Bakugou Katsuki

    Bakugou Katsuki

    Sibling AU-you're not alone (TW/SH)

    Bakugou Katsuki
    c.ai

    The living room was warm, the soft hum of the heater battling the snowstorm outside. Katsuki sat slouched on the couch, controller in hand, eyes blazing with the same ferocity he carried into every fight.

    “Come on! You call that a combo? I could beat you with my damn eyes closed!” he barked, leaning forward, mashing the buttons like his life depended on it.

    Across from him, {{user}} laughed—or maybe ignored him, which was worse. That little tilt of their head, that infuriating smirk. He could feel his pulse spike the way it always did when they pushed his buttons.

    “Don’t you dare laugh at me, dumbass!” he snarled, ramming his shoulder against theirs. The two of them grappled for the controller, their old sibling rivalry as alive as ever. The couch shook with their shoving, playful curses flying back and forth. It was stupid, normal, exactly how it used to be before he left for UA.

    Then it happened.

    In the middle of their tussle, their sleeve slipped up. Just a little. Enough for his eyes to catch the pale skin of their forearm—marked with faint, deliberate lines.

    Katsuki froze. His grip on the controller went slack. The sound effects of the game continued to blare, but it was as if the entire world had gone silent.

    No. No, no, no. What the hell was he looking at?

    He stared. The lines weren’t accidents. Not scrapes from training or bruises from roughhousing. They were too straight. Too intentional. His chest seized, breath catching painfully. His brain screamed a thousand things at once: How did I not see this? How long has this been there? Damn it, I’ve been gone, I wasn’t here—

    The controller clattered to the floor. He grabbed their wrist before he could think, his hand tightening almost desperately.

    “Hey,” he rasped, voice sharp, too sharp. “What the hell is this?!” He yanked their arm slightly higher, the words spilling out harsher than he meant. “Tell me right now, don’t just—don’t do this to yourself!”

    His heart thundered in his ears, each beat a war drum of fear and fury. He couldn’t breathe. He couldn’t look away.
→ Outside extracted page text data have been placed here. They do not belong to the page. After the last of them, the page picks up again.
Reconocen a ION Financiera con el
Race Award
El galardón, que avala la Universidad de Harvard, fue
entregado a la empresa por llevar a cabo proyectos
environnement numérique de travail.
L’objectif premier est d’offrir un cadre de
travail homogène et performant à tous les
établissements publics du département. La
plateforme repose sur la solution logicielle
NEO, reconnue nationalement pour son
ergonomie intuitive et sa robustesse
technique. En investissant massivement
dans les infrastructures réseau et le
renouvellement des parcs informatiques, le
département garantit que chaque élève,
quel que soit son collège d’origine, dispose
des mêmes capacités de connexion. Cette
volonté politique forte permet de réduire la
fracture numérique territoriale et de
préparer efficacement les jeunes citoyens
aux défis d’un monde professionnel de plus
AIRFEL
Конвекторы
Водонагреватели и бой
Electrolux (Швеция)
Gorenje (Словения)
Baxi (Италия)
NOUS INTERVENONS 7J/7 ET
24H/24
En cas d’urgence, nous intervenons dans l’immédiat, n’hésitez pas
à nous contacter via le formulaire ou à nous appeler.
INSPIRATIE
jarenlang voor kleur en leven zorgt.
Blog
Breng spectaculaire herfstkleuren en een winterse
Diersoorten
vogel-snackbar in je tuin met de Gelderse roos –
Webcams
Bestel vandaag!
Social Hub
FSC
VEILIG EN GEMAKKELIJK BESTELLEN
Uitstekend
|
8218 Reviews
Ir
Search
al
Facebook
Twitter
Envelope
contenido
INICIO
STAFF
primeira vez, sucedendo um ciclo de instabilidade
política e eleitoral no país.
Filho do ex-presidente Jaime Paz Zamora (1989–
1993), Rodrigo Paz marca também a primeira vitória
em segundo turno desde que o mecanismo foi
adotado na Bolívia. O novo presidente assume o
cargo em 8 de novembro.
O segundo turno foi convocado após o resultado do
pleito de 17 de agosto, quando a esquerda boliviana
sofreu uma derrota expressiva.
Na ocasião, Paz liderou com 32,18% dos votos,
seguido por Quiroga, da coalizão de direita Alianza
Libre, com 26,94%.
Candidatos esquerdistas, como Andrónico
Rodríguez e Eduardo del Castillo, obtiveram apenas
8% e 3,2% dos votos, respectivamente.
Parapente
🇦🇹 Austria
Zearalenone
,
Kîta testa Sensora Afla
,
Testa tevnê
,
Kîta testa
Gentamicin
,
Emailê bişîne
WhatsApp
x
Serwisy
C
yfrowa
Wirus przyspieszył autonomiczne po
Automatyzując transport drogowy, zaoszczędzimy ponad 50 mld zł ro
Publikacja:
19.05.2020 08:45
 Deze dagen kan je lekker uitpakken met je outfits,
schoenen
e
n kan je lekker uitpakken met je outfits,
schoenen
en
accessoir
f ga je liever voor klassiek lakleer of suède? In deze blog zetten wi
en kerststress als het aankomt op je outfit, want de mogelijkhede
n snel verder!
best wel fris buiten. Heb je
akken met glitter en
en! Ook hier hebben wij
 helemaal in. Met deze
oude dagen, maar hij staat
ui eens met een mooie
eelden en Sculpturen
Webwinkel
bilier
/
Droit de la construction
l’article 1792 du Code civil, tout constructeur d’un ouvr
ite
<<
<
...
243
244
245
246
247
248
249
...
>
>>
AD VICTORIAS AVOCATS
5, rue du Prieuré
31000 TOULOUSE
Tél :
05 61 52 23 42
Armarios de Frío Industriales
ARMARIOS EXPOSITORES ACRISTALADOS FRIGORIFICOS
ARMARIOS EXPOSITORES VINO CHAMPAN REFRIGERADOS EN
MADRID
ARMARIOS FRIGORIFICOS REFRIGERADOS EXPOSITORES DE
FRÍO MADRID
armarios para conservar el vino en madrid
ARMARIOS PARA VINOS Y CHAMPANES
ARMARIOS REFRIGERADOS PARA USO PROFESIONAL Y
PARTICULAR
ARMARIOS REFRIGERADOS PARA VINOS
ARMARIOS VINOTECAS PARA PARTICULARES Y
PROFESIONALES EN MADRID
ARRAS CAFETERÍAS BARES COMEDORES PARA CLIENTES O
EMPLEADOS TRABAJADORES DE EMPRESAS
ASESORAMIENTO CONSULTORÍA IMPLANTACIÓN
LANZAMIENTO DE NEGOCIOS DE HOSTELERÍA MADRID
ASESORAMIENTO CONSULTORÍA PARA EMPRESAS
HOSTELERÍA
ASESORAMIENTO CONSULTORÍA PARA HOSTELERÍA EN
    They shifted, but he didn’t let go. His palm was practically shaking against their skin, the heat of his grip nothing compared to the ice crawling up his spine.

    Why hadn’t he noticed? Why hadn’t they told him? He was supposed to protect them. That was his damn job, not just as a hero, but as their brother.
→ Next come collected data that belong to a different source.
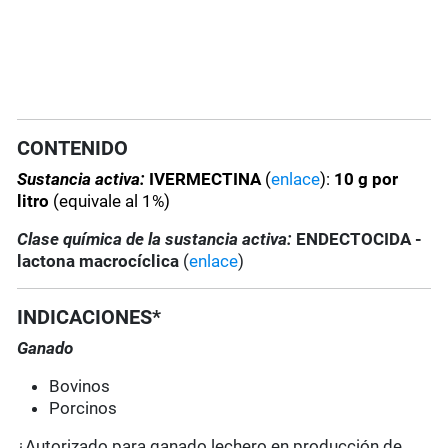
CONTENIDO
Sustancia activa:
IVERMECTINA
(
enlace
):
10 g por
litro
(equivale al 1%)
Clase química de la sustancia activa:
ENDECTOCIDA -
lactona macrocíclica
(
enlace
)
INDICACIONES*
Ganado
Bovinos
Porcinos
¿Autorizado para ganado lechero en producción de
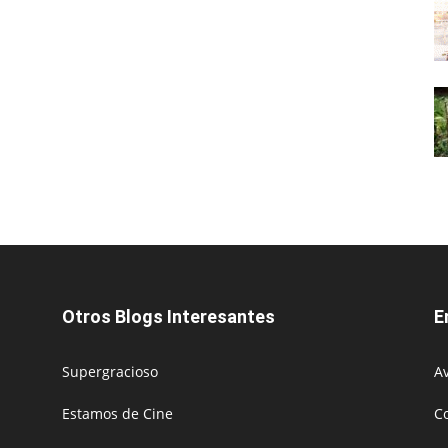
Otros Blogs Interesantes
E
Supergracioso
Av
Estamos de Cine
C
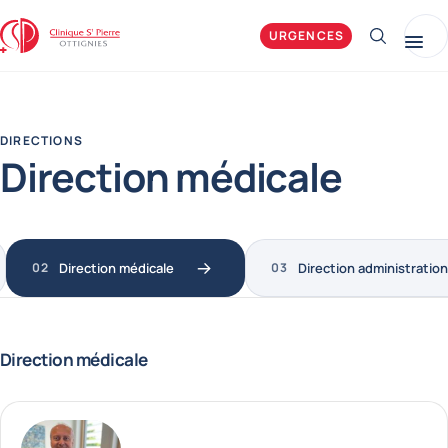
Clinique Saint-Pierre Ottignies
URGENCES
Afficher 
Me
DIRECTIONS
Direction médicale
Direction médicale
Direction administration
Direction médicale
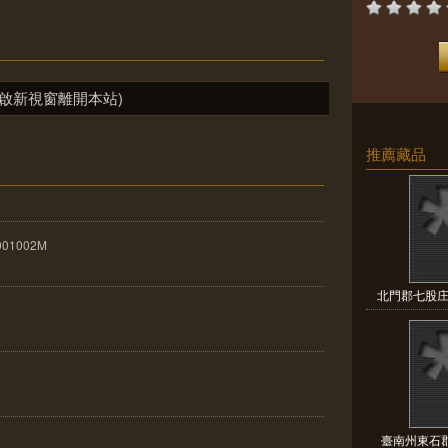
啟新視窗離開本站)
推薦藏品
001002M
北門郡七股庄
臺南州東石郡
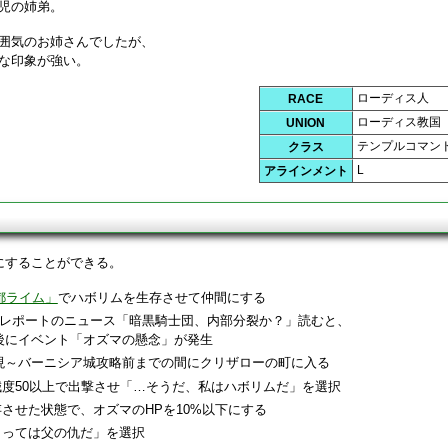
児の姉弟。
雰囲気のお姉さんでしたが、
な印象が強い。
ローディス人
RACE
ローディス教国
UNION
テンプルコマン
クラス
L
アラインメント
にすることができる。
都ライム」
でハボリムを生存させて仲間にする
ンレポートのニュース「暗黒騎士団、内部分裂か？」読むと、
後にイベント「オズマの懸念」が発生
現～バーニシア城攻略前までの間にクリザローの町に入る
度50以上で出撃させ「…そうだ、私はハボリムだ」を選択
させた状態で、オズマのHPを10%以下にする
とっては父の仇だ」を選択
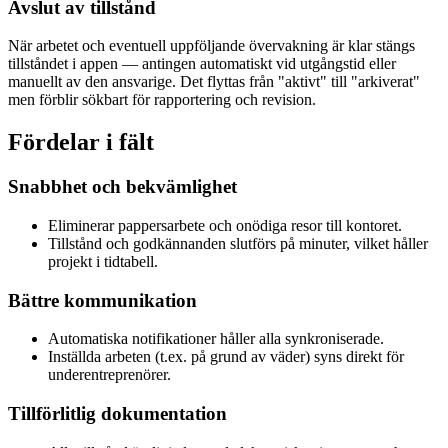
Avslut av tillstånd
När arbetet och eventuell uppföljande övervakning är klar stängs
tillståndet i appen — antingen automatiskt vid utgångstid eller
manuellt av den ansvarige. Det flyttas från "aktivt" till "arkiverat"
men förblir sökbart för rapportering och revision.
Fördelar i fält
Snabbhet och bekvämlighet
Eliminerar pappersarbete och onödiga resor till kontoret.
Tillstånd och godkännanden slutförs på minuter, vilket håller
projekt i tidtabell.
Bättre kommunikation
Automatiska notifikationer håller alla synkroniserade.
Inställda arbeten (t.ex. på grund av väder) syns direkt för
underentreprenörer.
Tillförlitlig dokumentation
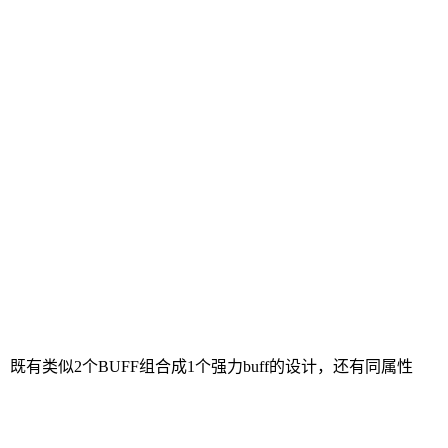
有类似2个BUFF组合成1个强力buff的设计，还有同属性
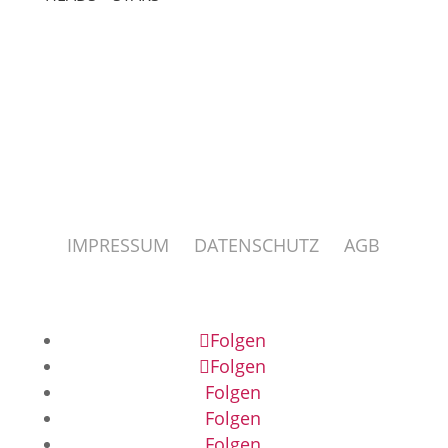
IMPRESSUM
DATENSCHUTZ
AGB
Folgen
Folgen
Folgen
Folgen
Folgen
    Guilt twisted inside him, sharp and unbearable. “I should’ve been here,” he muttered, almost to himself, jaw clenched so tight it hurt. “I should’ve seen this coming. Damn it—”

    His voice cracked, just enough to betray him, and he bit it back with a growl. He couldn’t cry. He couldn’t fall apart. Not in front of them.
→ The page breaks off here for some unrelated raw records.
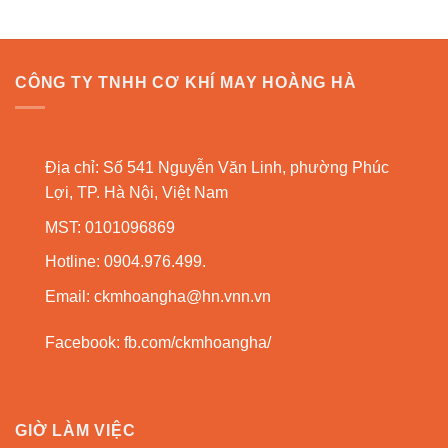
CÔNG TY TNHH CƠ KHÍ MAY HOÀNG HÀ
Địa chỉ: Số 541 Nguyễn Văn Linh, phường Phúc
Lợi, TP. Hà Nội, Việt Nam
MST: 0101096869
Hotline: 0904.976.499.
Email:
ckmhoangha@hn.vnn.vn
Facebook:
fb.com/ckmhoangha/
GIỜ LÀM VIỆC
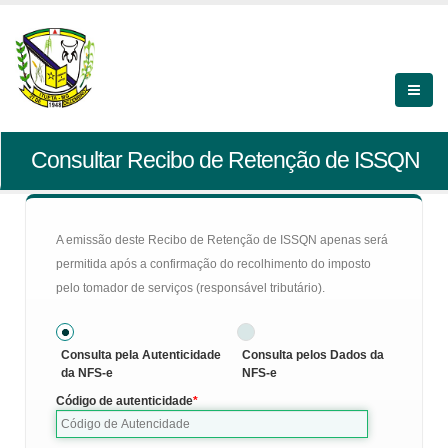
Consultar Recibo de Retenção de ISSQN
A emissão deste Recibo de Retenção de ISSQN apenas será
permitida após a confirmação do recolhimento do imposto
pelo tomador de serviços (responsável tributário).
Consulta pela Autenticidade
Consulta pelos Dados da
da NFS-e
NFS-e
Código de autenticidade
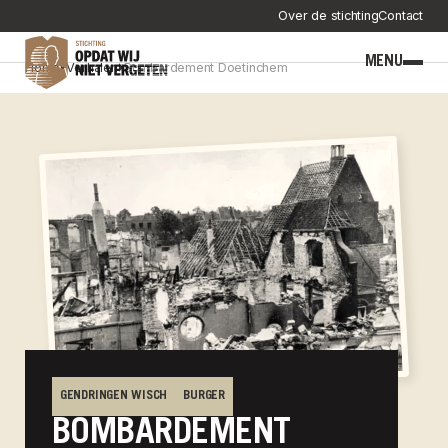
Over de stichting
Contact
MENU
Home
Verhalen
Bombardement Doetinchem
GENDRINGEN WISCH
BURGER
BOMBARDEMENT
    Still, he couldn’t let go. His grip tightened, anchoring himself to them. He searched their face, desperate, terrified, every instinct screaming to protect even though he didn’t know how.

    “…You’re not doing this again,” he said finally, quieter, steadier, but no less fierce. His red eyes burned, not with rage, but with something heavier. “Got it? You’re not alone. Not ever. Not as long as I’m here.”

    The game screen blinked “GAME OVER,” but he didn’t even glance at it. His entire focus stayed locked on them, on the truth written in scars he wished he could erase with his bare hands.